Sendell managed, “For now, yes, but . . .” before Ned was away, jerking open the gate and bolting from the yard.
“Has always had a mind to Anna,” Powet said glumly, by way of something like explanation.
“Who’s this George?” Joliffe asked.
“George Wyston. Been servant to the Kydwas for years. Is all but another son to old John. Sure, he’s not murdered Robyn. Ned’s a fool.”
“Could we come back to the play now?” Sendell asked with the patience of a director who did not want to be patient much longer.
 
 
The next morning, deliberately out and about in hope that Sebastian was somewhere near and looking for him, Joliffe had no surprise at all when someone in the jostle of the market crowd along Cross Cheaping near Coventry’s market cross bumped into him from behind and slipped a scrap of paper into his hand. He did not look around. As he had been told when being taught the trick, “If you’re not
both
subtle, then it’s all a waste, isn’t it?”

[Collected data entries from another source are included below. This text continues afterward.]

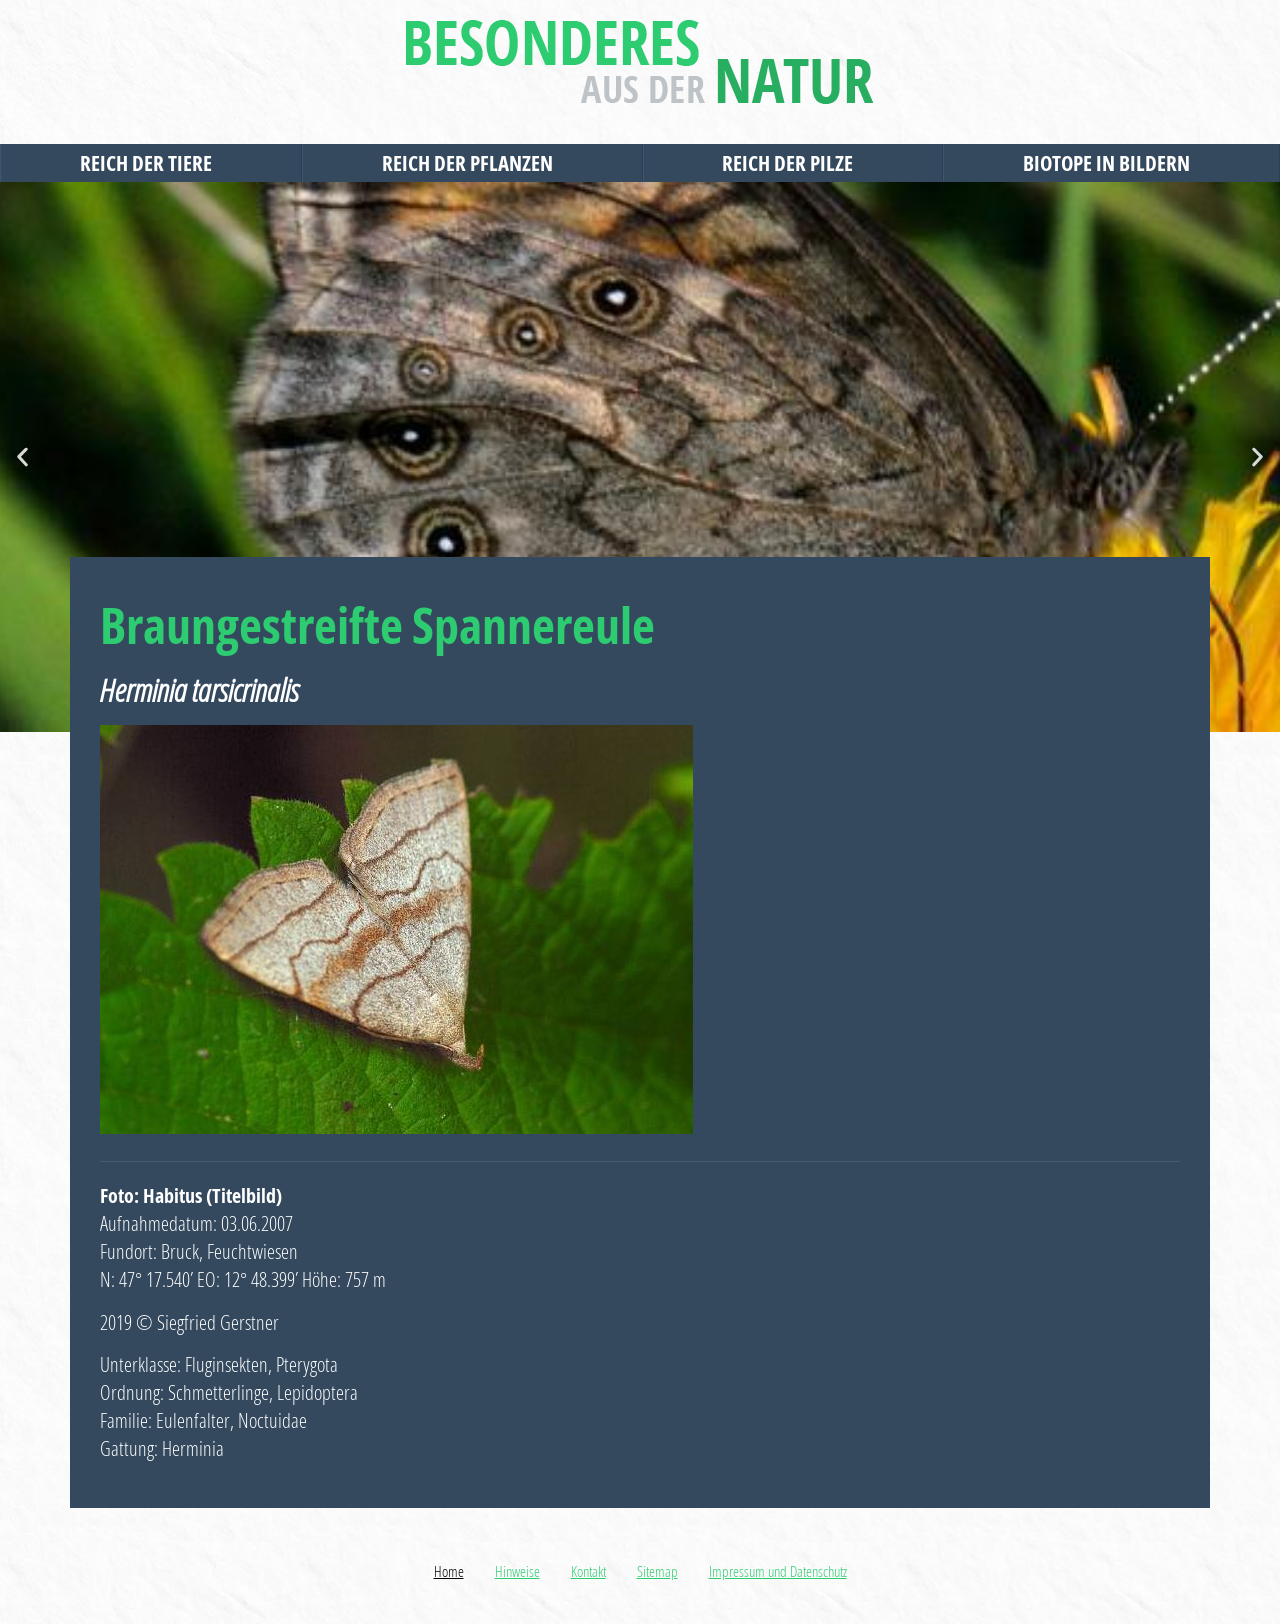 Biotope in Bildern (1111, 163)
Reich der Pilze (792, 163)
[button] (22, 457)
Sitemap (657, 1571)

Besides, he had found no one more subtle than Sebastian and doubted that—even if he had looked around—he would have found him out of the crowd. Instead he turned into the first narrow side street and only around its first sideways jog paused and read what few words were on the bit of paper. St. Michael. St. Thomas’ chapel. Now.

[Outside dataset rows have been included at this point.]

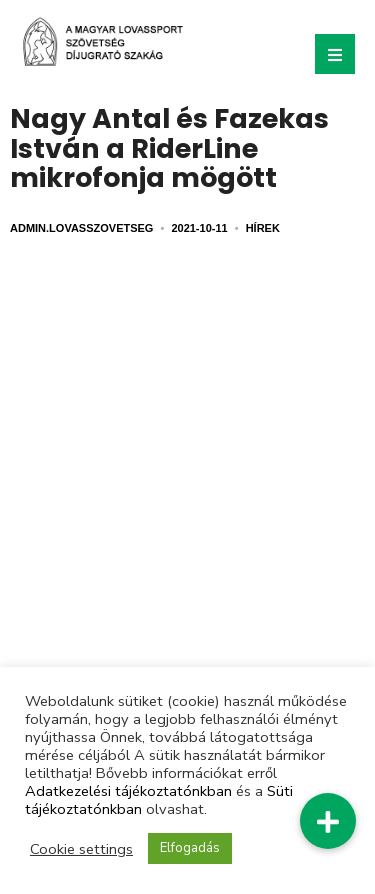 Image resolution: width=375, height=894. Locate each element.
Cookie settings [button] (81, 849)
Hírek (263, 228)
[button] (328, 821)
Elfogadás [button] (190, 848)
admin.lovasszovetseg (81, 228)
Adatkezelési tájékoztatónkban (128, 791) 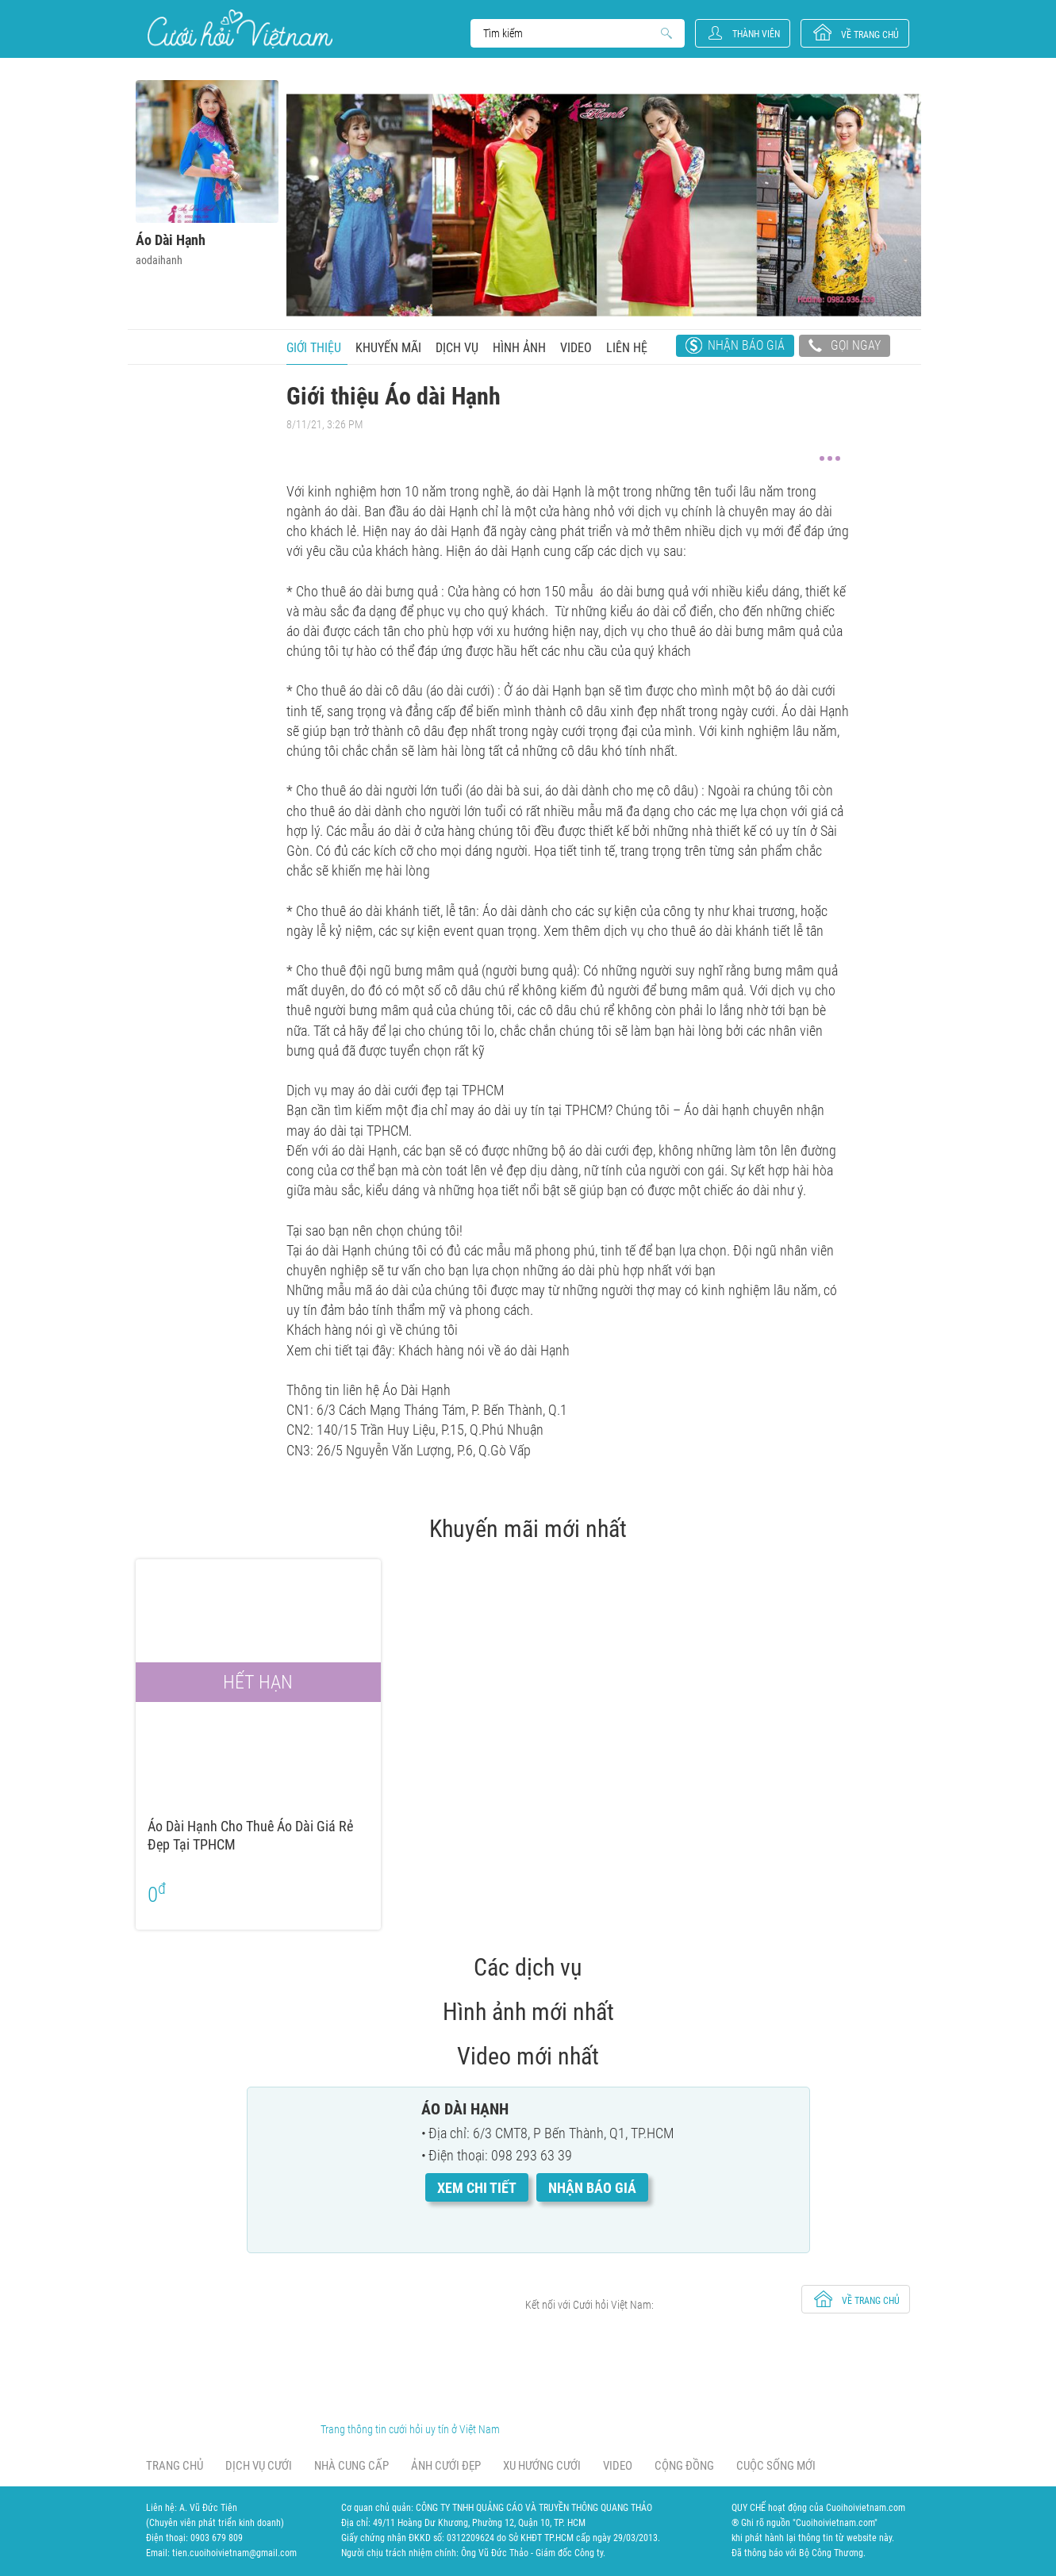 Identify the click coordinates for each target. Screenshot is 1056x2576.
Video (576, 347)
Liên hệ (626, 347)
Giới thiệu (313, 347)
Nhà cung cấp (351, 2466)
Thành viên (756, 34)
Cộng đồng (684, 2466)
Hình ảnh (519, 347)
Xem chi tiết (476, 2187)
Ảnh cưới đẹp (446, 2466)
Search (570, 33)
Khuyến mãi (388, 347)
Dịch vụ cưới (258, 2466)
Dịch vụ (457, 347)
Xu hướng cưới (542, 2466)
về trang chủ (870, 34)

Well, that was clear enough. Joliffe swung around and headed for St. Michael’s church with its tall, unfinished tower.
For a parish church, the place was huge. The nave was six bays long, with arcaded aisles along both sides, an aisled chancel beyond that, and any number of chapels with their altars and arrays of candles set about here and there. Joliffe wandered until he found St. Thomas’ chapel. Sebastian was there, sitting on the stone ledge along the wall, seemingly with all his gaze and heed on the carved wooden screen and statues of Saint Thomas, Christ, other saints, and a few angels for good measure behind the altar. Being Sebastian, he was surely also aware of every movement within his range of sight outside the chapel. Never a trusting man was Sebastian. Ever. When Joliffe came in, he stood up, bowed to the altar while crossing himself, and left, all without ever seeming to look at Joliffe. Joliffe, never looking directly at him, either, went through the business of kneeling before the altar and making what could have been a semblance of brief prayer except, so long as he was there, he made more than a semblance, praying, “Bless this work we are about, if it is work that should be done.”

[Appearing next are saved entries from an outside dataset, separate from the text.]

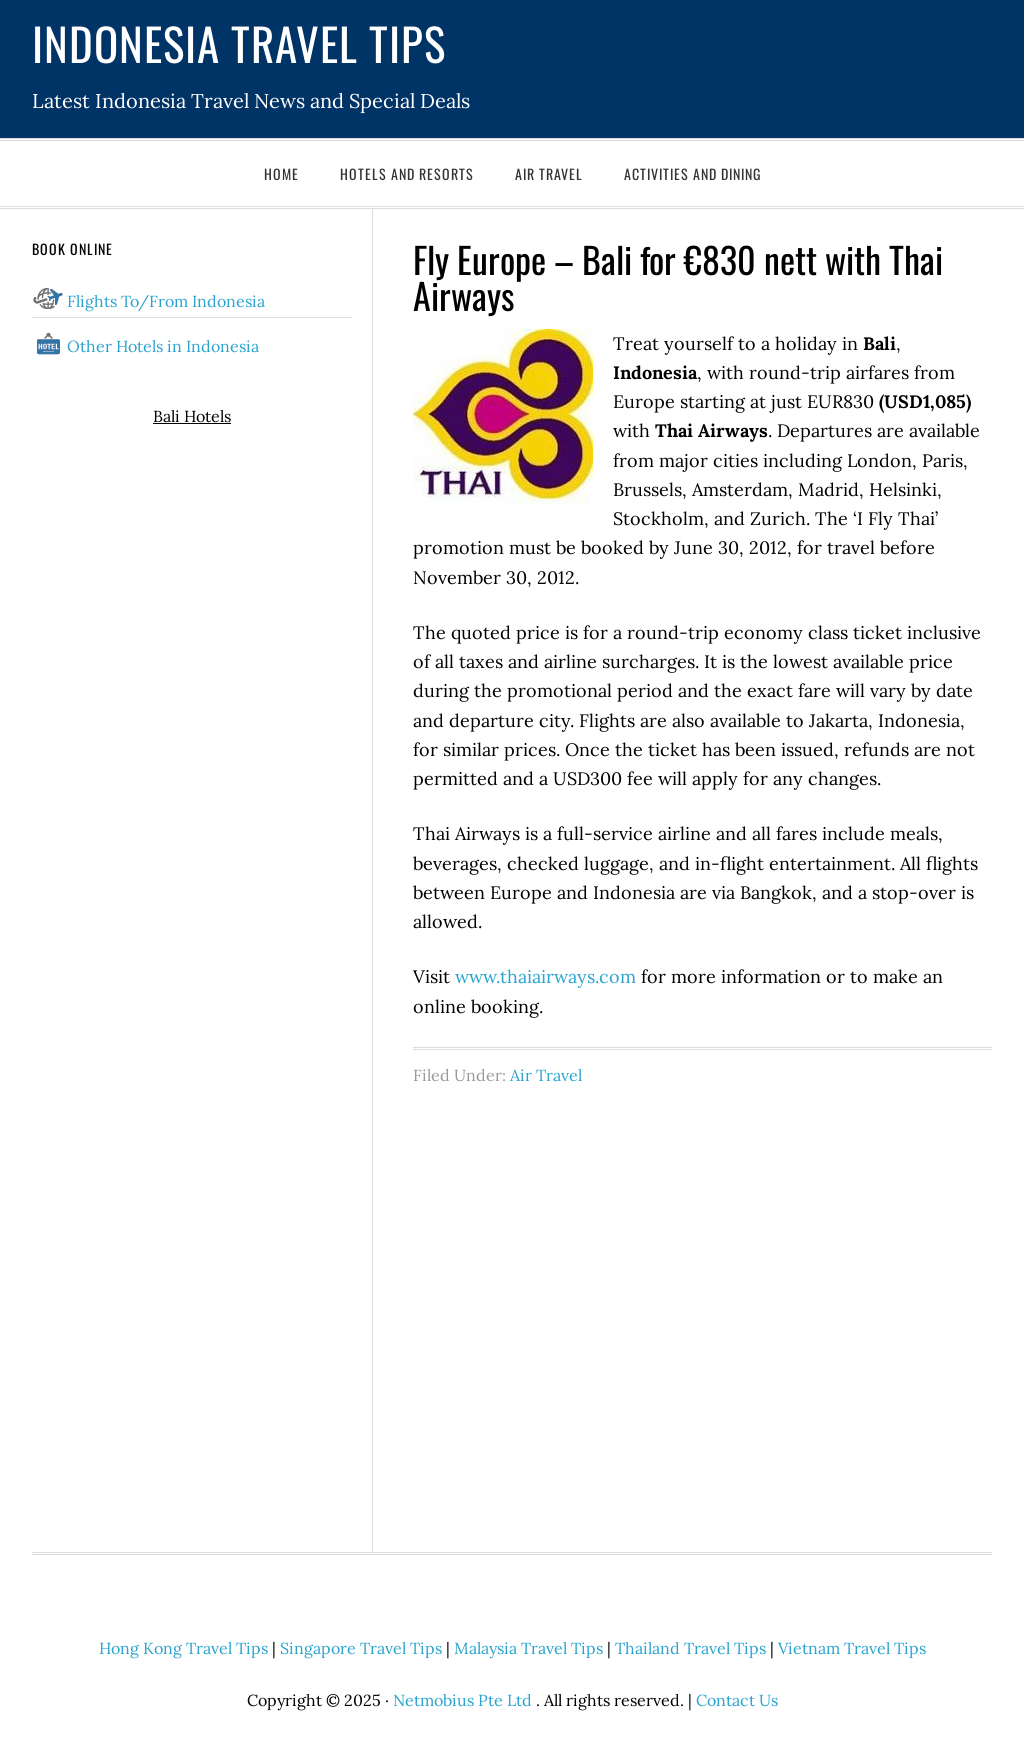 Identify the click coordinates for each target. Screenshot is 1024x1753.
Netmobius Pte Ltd (462, 1700)
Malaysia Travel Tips (528, 1648)
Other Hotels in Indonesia (163, 346)
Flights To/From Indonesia (166, 301)
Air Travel (546, 1075)
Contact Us (737, 1700)
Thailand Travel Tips (690, 1648)
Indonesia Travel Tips (239, 42)
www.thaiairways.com (545, 976)
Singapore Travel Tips (361, 1648)
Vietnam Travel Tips (852, 1648)
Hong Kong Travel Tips (183, 1648)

After all, it hardly seemed right to ask God’s blessing on work that should
not
be done. The trouble lay in having only notoriously fallible human judgment to use in deciding. But finding out a murderer was surely a thing that should be done, and Joliffe rose, bowed, crossed himself, left the chapel, and not unexpectedly found Sebastian propped on the splayed plinth of one of the pillars not far off, head craned back in seeming study of the paintings of saints and angels along the length of the nave’s wooden ceiling. Because naves, like church porches, were places where folk commonly came and went, meeting friends and standing about in talk, there was nothing to remark in Joliffe pausing beside Sebastian and saying, pointing randomly at something on the ceiling, “Word came yesterday your missing man has been found. Was it you that did it?”